— Instructions to follow —
What lines of the data include the string "Visa"? Copy them all.

(Stored data entries)
Content starts

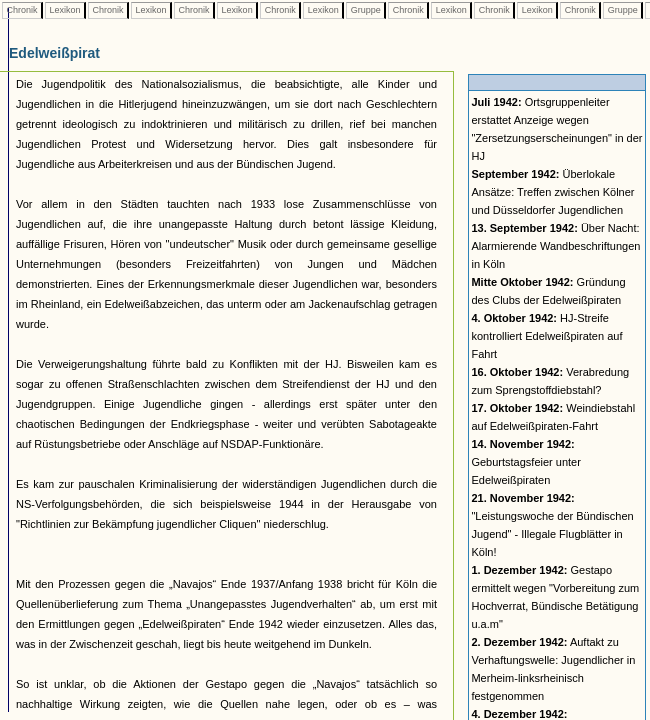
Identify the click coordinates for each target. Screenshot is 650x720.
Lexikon (65, 10)
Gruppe (365, 10)
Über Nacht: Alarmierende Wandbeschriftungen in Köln (555, 246)
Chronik (22, 10)
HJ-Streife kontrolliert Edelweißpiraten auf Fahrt (546, 336)
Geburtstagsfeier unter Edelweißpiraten (525, 462)
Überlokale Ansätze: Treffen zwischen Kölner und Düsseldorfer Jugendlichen (552, 192)
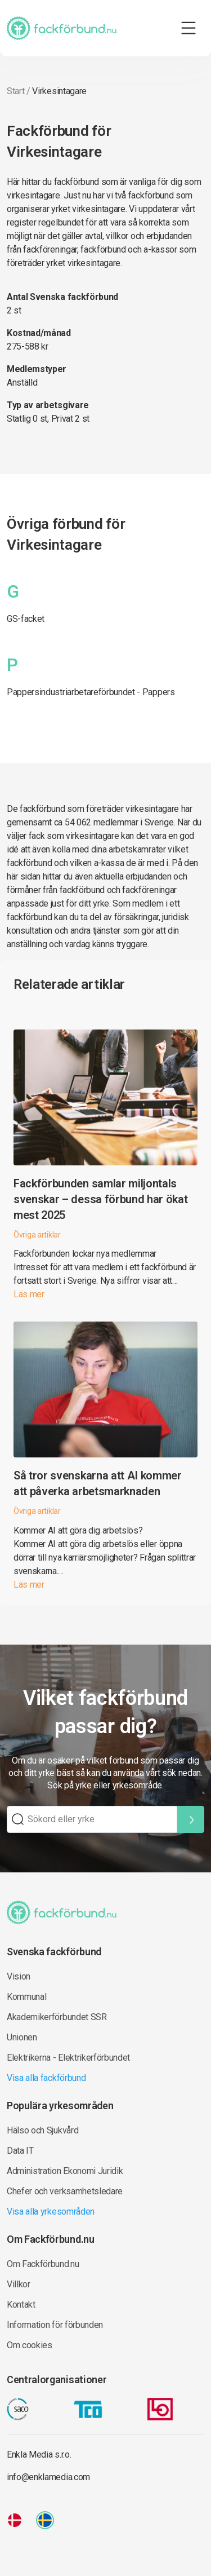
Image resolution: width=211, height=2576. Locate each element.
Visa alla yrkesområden (51, 2211)
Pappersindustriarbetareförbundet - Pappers (91, 692)
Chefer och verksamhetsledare (65, 2191)
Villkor (18, 2284)
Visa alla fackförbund (46, 2078)
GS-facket (25, 618)
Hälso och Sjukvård (42, 2130)
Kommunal (26, 1996)
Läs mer (29, 1294)
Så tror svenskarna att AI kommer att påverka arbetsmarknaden (98, 1483)
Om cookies (29, 2345)
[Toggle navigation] (188, 28)
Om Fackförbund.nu (43, 2264)
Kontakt (21, 2304)
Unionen (22, 2037)
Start (15, 91)
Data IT (20, 2150)
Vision (18, 1976)
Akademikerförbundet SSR (57, 2017)
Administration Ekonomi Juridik (65, 2171)
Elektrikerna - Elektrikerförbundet (68, 2057)
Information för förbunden (55, 2324)
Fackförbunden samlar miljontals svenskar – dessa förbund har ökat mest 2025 (100, 1199)
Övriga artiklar (37, 1234)
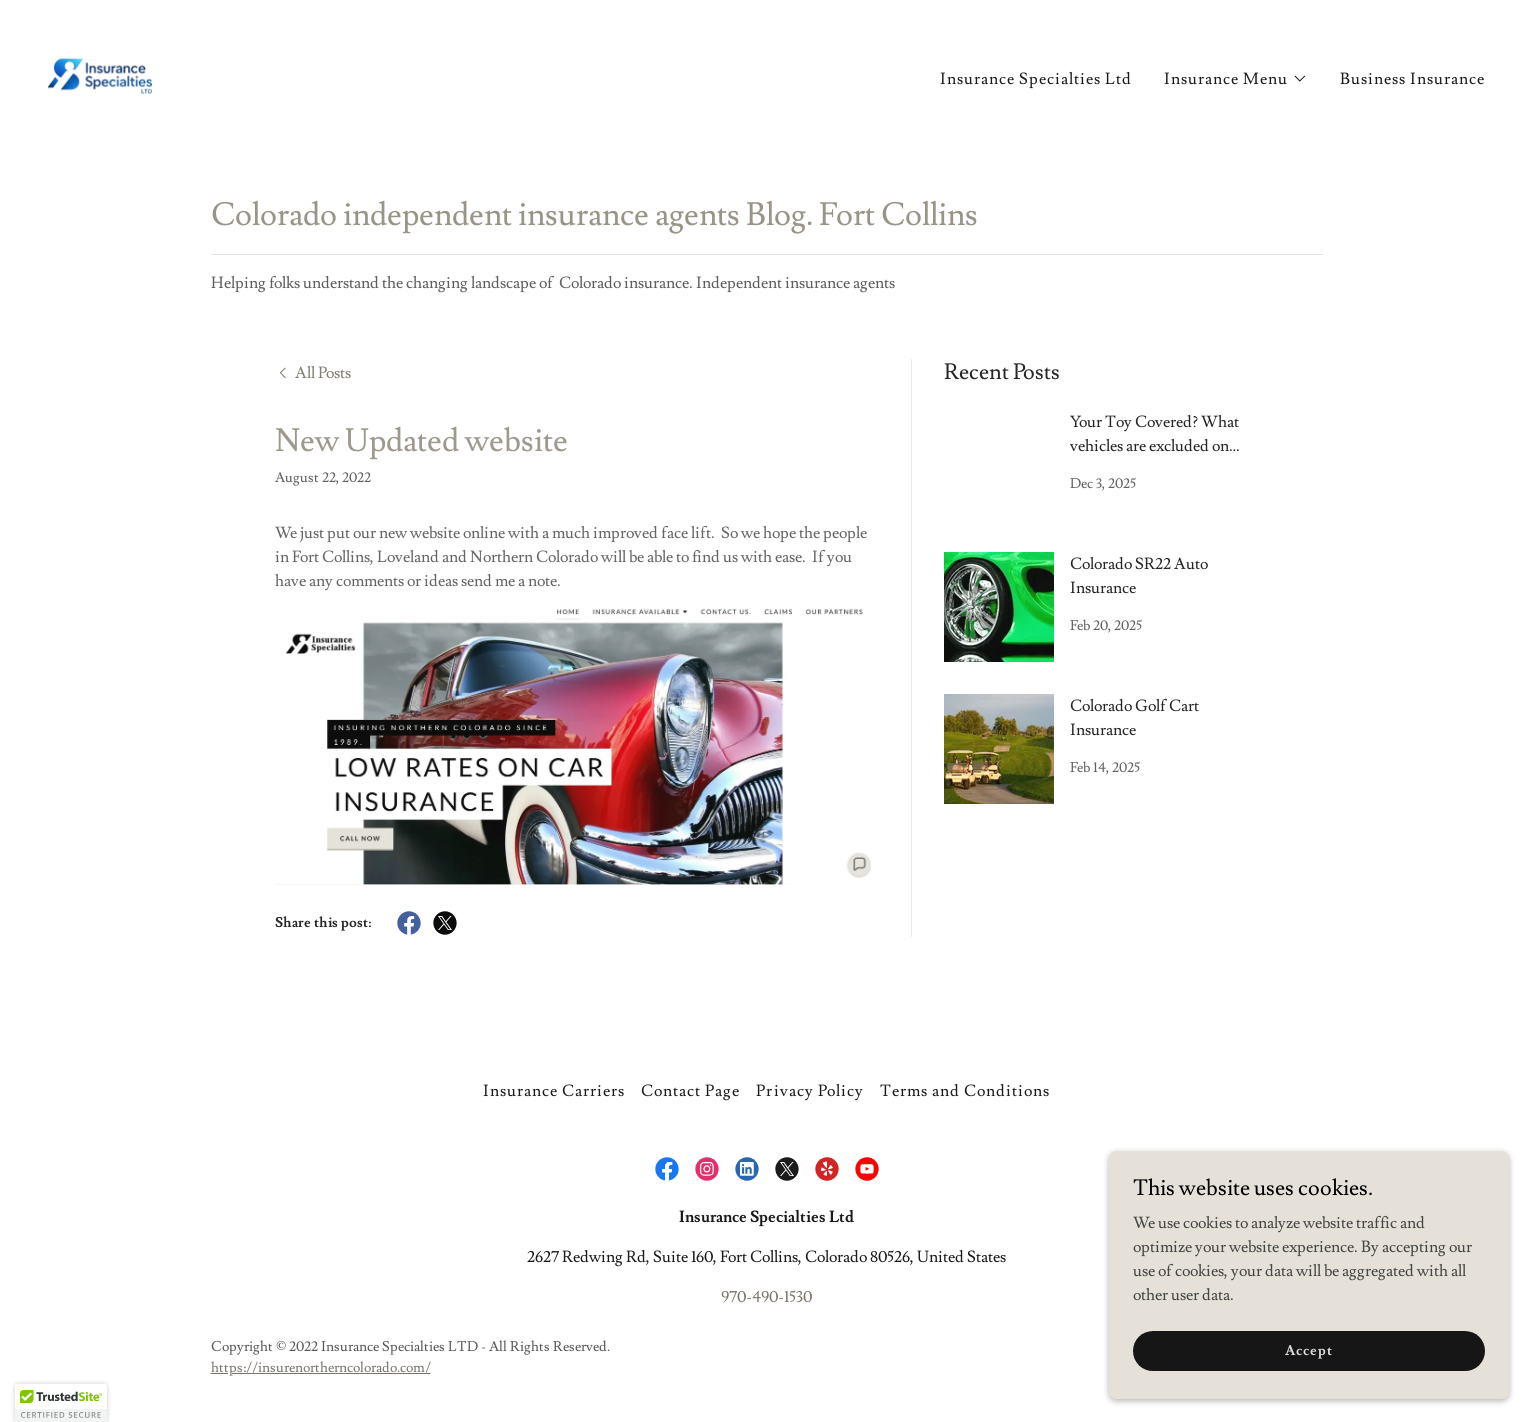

Content ends

— Problem solution —
Visa alla yrkesområden (51, 2211)
Visa alla fackförbund (46, 2078)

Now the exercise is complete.